The Center for Research Libraries (CRL) conducted a preservation audit of Portico (www.portico.org [2]) between April and October 2009 and, based on that audit, has certified Portico as a trustworthy digital repository. CRL found that Portico’s services and operations basically conform to the requirements for a trusted digital repository. The CRL Certification Advisory Panel concluded that the practices and services described in Portico’s public communications and published documentation are generally sound and appropriate to both the content being archived and the needs of the CRL community. Moreover, the CRL Certification Advisory Panel expects that in the future, Portico will continue to be able to deliver content that is understandable and usable by its designated user community.
This finding is based upon a site visit and sampling of archives content, and upon the review of information gathered by CRL and its Certification Advisory Panel and documents and documentation provided by Portico. CRL’s analysis was guided by the criteria included in the Trustworthy Repositories Audit and Certification checklist, and other metrics developed by CRL on the basis of its analyses of digital repositories.
CRL conducted its audit with reference to generally accepted best practices in the management of digital systems; the interests of its community of research libraries; and the practices and needs of scholarly researchers in the humanities, sciences and social sciences in the United States and Canada. The purpose of the audit was to obtain reasonable assurance that Portico provides, and is likely to continue to provide, services adequate to those needs without material flaws or defects and as described in Portico’s public disclosures. The CRL audit provides a reasonable basis for these findings.
CRL has assigned Portico the following levels of certification (the numeric rating is based on a scale of 1 through 5, with 5 being the highest level, and 1 being the minimum certifiable level): [1]
Category |
Portico Score |
Organizational Infrastructure |
3 |
Digital Object Management |
4 |
Technologies, Technical Infrastructure, Security |
4 |
In the course of the audit, the Certification Advisory Panel identified a number of issues that Portico must address to more fully satisfy the concerns of CRL libraries. Those issues are described in the section on Detailed Audit Findings, and pertain to: a) specific criteria in the TRAC checklist and b) the preservation interests and requirements of the CRL libraries, including the scope of the archive, functionality and services, and future costs and risks.
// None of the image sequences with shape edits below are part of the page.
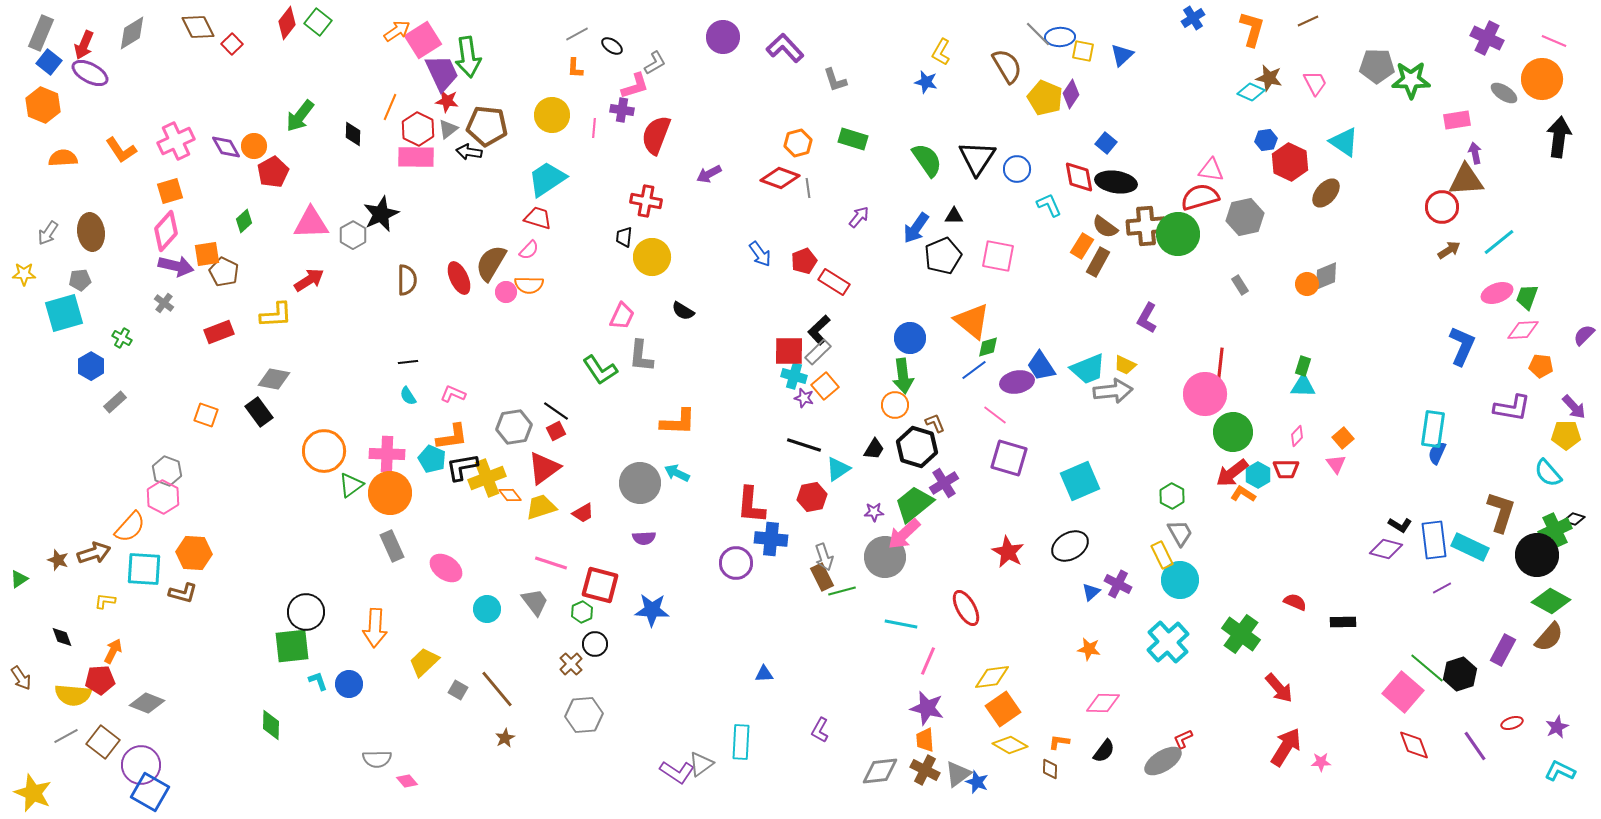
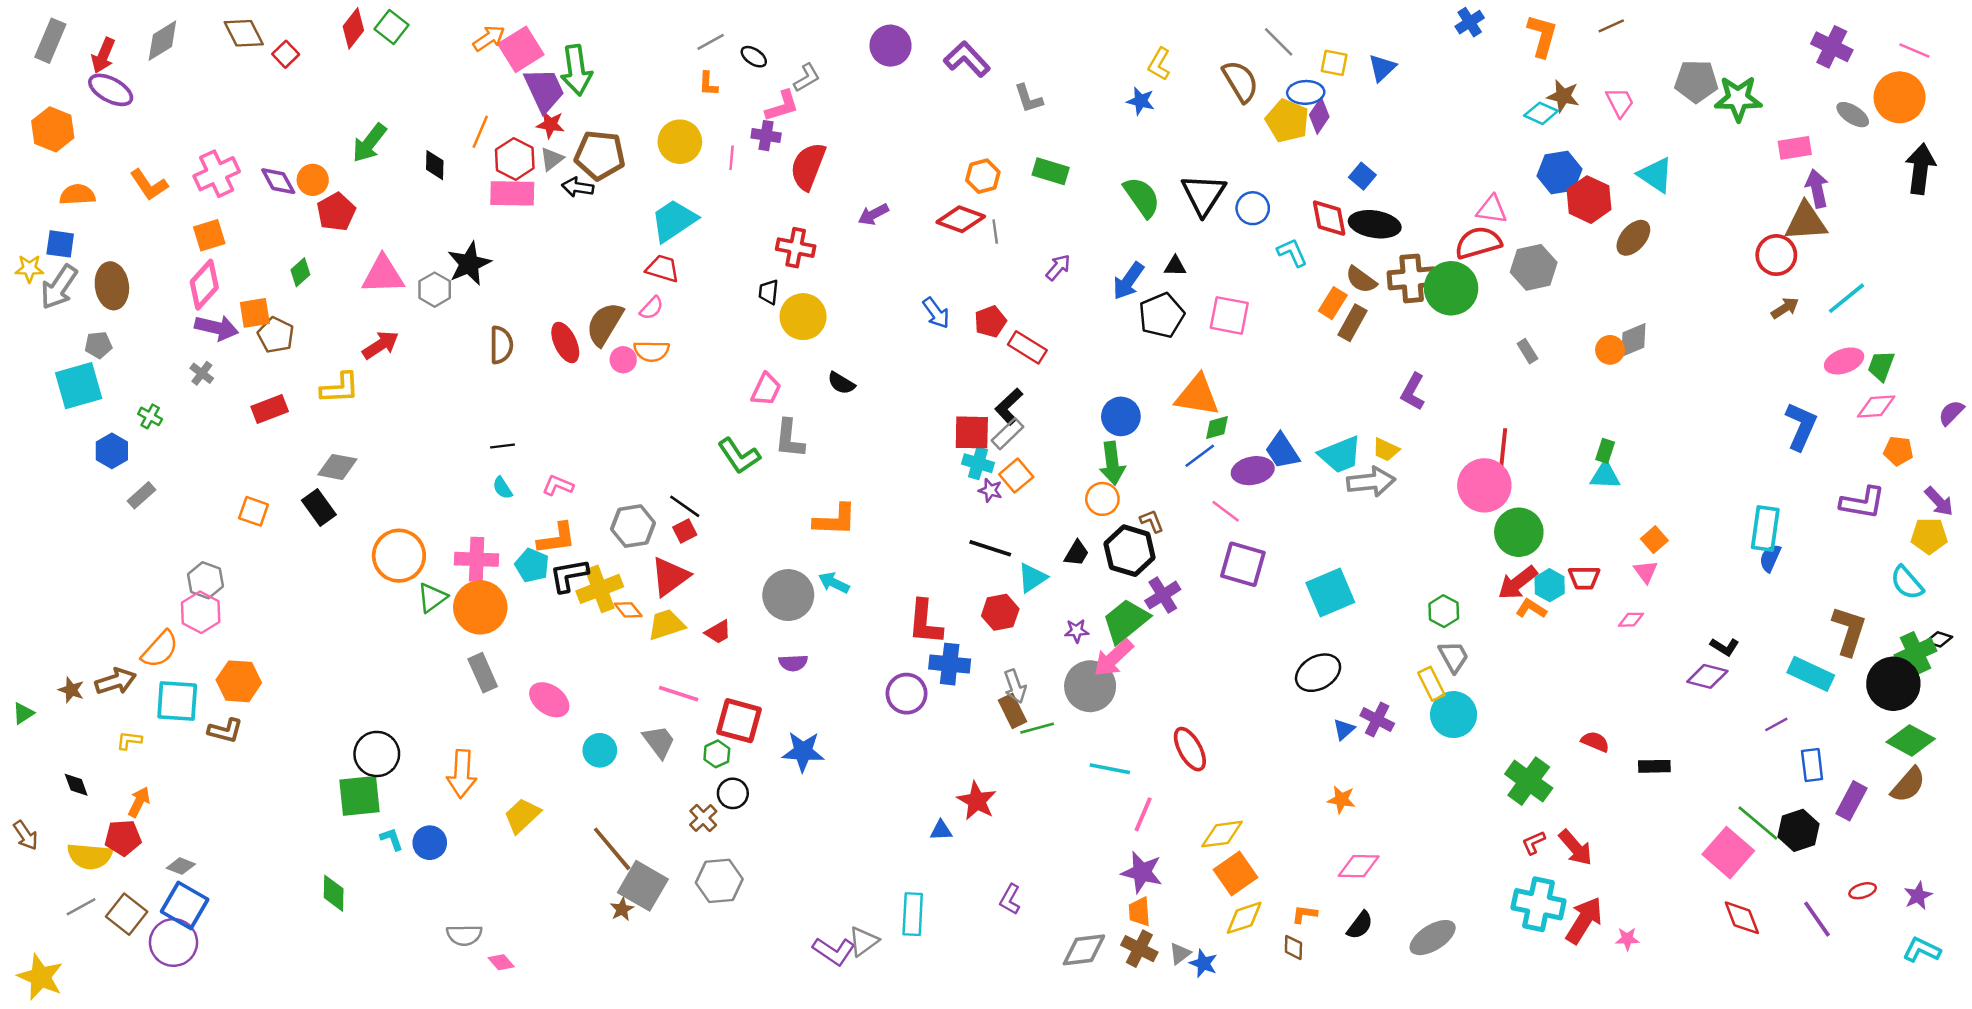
blue ellipse: (1060, 37) -> (1306, 92), moved
blue square: (49, 62) -> (60, 244), moved, turned -30
blue hexagon: (1266, 140) -> (1559, 172), size x1.6
purple arrow: (1475, 153) -> (1817, 188), size x1.4
gray arrow: (48, 233) -> (59, 287), size x1.5
yellow star: (24, 274) -> (29, 269), moved
orange triangle: (972, 321) -> (1197, 395), turned -30
pink diamond: (1297, 436) -> (1631, 620), moved, turned 45
blue rectangle: (1434, 540) -> (1812, 765), moved, size x0.7
red star: (1008, 552) -> (977, 801), moved
cyan cross: (1168, 642) -> (1539, 904), moved, turned -36
gray square: (458, 690) -> (643, 886), moved, size x2.0
gray diamond: (147, 703) -> (181, 866), size x0.7
red L-shape: (1183, 739) -> (1534, 843), moved
yellow diamond: (1010, 745) -> (1244, 918), turned -48
gray triangle: (958, 774) -> (1180, 954), size x0.7
blue square: (150, 792) -> (185, 906), moved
Portico has agreed to address those issues and to make certain disclosures to CRL periodically, as a condition of continued certification. The ongoing requirements are outlined in the third section of this report.
[1] [3] A working version of the schema CRL uses in providing summary ratings of a repository’s compliance with the TRAC criteria is available at: http://www.crl.edu/archiving-preservation/digital-archives/metrics-assessing-and-certifying/crl-ratings [4].
Portico (www.portico.org [7]) is a not-for-profit digital preservation service providing a permanent archive of electronic journals, books, and other scholarly content. Portico is a part of ITHAKA (www.ithaka.org [8]), a not-for-profit organization helping the academic community use digital technologies to preserve the scholarly record and to advance research and teaching in sustainable ways. As of October 2009, the Portico archive preserved over 14 million e-journal articles and 1,900 e-books. Portico worked with CRL in 2006 on a test of the RLG/NARA Draft Audit Checklist for the Certification of Trustworthy Digital Repositories and other metrics developed by CRL under a grant from the Andrew W. Mellon Foundation.
The Center for Research Libraries (CRL - www.crl.edu [9]) is an international consortium of university, college, and independent research libraries. CRL supports advanced research and learning in the humanities, sciences, and social sciences by ensuring the survival and accessibility of source materials vital to those disciplines. In order to enable its community to accelerate the shift to electronic-only resources in a careful and responsible manner, CRL has a hybrid strategy of preserving and maintaining shared physical collections of materials and certifying digital repositories of interest to its community.
CRL analysis of Portico documentation and operations was undertaken by Marie Waltz and Bernard Reilly. Additional technical support for the site visit and assessment was provided by James A. Jacobs, Data Services Librarian Emeritus, University of California, San Diego.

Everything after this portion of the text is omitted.